The voice could be tiny. Like a child who never quite grew up. Can I have? Would you mind? Do you think? The voice could also be mighty: at its best, filling the biggest of theatres, echoing around in the open air, shattering glass at 50 paces; or at its worst, admonishing the errant and the innocent alike.
The smile was just the same: gentle and beguiling when all was well, and sharp and dangerous when she felt threatened. She was, undoubtedly, formidable. She was a force of nature. She was a talent of enormous proportion and density. She was the unique and wholly singular Anna Manahan.
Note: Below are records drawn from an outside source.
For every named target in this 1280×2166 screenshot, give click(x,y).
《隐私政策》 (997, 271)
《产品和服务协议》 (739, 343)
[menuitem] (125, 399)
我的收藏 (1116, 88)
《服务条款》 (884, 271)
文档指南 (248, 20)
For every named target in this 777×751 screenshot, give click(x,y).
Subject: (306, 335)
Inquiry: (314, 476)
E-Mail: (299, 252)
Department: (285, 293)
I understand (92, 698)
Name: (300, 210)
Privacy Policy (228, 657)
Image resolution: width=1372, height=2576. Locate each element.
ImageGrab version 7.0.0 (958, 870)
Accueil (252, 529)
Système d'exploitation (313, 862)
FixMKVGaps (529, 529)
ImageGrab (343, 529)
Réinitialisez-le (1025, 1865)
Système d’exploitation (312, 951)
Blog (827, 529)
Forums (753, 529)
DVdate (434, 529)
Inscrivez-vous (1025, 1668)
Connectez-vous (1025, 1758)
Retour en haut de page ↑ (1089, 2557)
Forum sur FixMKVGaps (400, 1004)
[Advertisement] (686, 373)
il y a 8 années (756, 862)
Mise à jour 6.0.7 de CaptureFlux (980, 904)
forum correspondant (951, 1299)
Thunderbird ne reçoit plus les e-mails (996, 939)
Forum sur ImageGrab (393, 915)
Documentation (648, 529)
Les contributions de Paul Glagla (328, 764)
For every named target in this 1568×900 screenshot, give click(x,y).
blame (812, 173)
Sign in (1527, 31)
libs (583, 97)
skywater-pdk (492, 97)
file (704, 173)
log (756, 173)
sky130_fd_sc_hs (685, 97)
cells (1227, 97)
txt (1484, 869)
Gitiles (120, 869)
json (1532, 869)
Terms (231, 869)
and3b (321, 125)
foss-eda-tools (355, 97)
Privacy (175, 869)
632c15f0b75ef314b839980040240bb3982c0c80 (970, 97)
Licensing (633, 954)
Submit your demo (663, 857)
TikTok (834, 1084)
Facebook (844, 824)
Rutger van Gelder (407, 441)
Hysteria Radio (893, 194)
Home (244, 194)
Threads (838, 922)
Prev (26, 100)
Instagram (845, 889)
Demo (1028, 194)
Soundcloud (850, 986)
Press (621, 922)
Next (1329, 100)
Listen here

She was a child of Waterford -- a badge she wore with honour and pride her entire life. She finally was granted the Freedom of that city in 2002 but she had made free with it for many a long year before that; and the city, justly proud of its daughter, made free with her. And after a life lived in Dublin and across the vast world of entertainment from the West End to Broadway, she returned to it in her later years, although she might have agreed that in many ways she had never left it.
Like all great tragedians, her life had its own tragedy. As a young woman and newly married, she went touring to Egypt with Michael MacLiammoir, Hilton Edwards and her new husband Colm O'Kelly. While there and to her eternal grief, Colm contracted polio and died. She never remarried.
She was assured her place in the Irish theatrical hall of fame from an early age. During a production at the tiny Pike Theatre in 1957 of The Rose Tattoo by Tennessee Williams, she and several others of the company were detained by the gardai for allegedly possessing a condom, presumably for the purpose of entertaining the public! In fact, no condom was actually present on the stage or, indeed, anywhere in the theatre, but a legend of the theatre was born.
She had a huge career in television. Her first step to fame across the pond being in the remarkable Me Mammy in the 1970s. She followed with a procession of maternal madams in such small-screen successes as Leave it to Mrs O'Brien and the formidable Mrs Cadogan (pronounced Kay-dee-gawn) in The Irish RM.
Although having known her for years, it was in the RM that I first experienced the glory of the Manahan glare. It was all part of the performance, but it was really quite disturbing. I recall feeling at the time that I was glad she was my friend.
She served her time on the big screen as well. But in spite of her undoubted success on screens both big and small she was a stage actress first and foremost. She had a vast repertoire of styles and an innate understanding of the nature of acting. And perhaps more than many of our profession, she was acutely aware of her abilities. She was deeply conscious of her place in the profession and the deference due, but she deserved respect.
She was gifted with the style and manner of a tragic player and could break the heart with the simplest of delivery. But it was this gift that made her far more than simply good. She was in many ways remarkable. I can remember her in revue at the Eblana Theatre back in the '70s, performing in a sketch in which she started brilliantly funny and ended by bringing the audience to tears. This was the skill, not simply of the actor but of something far greater. This was the skill of the clown.
She was in many respects a child of the comfy-cosy period of Irish theatre, where success came from the company that you kept and that kept you. She was never stellar but always a star. She kept cats and would talk to them on the phone when away from home. She was like your granny if she liked you and your nightmare if she didn't. She had poetry in her soul.
John B Keane made Big Maggie just for her. And be it Keane or Synge, the words in her mouth would turn English into our native tongue. She took Broadway by storm with a Tony nomination in 1969 for Friel's Lovers and a Tony win years later for The Beauty Queen of Leenane.
Like so many of her colleagues, she was incapable of retirement. She just kept going on.
I will remember her wit. I will remember her turn of phrase that could define an entire performance. I will remember her energy.
But mostly I will remember a story of Anna in Boston when receiving yet another award. She told me that a little old lady -- maybe fourth generation Boston-Irish came up to her at the event and asked her, quite seriously, whether they would be "picking the potatoes right now back in Ireland for their tea".
Anna looked at her and then checked her watch but seeing the innocent old face beneath the wave of blue rinse, she resisted the temptation to say, "No dear, they are probably having a gin and tonic."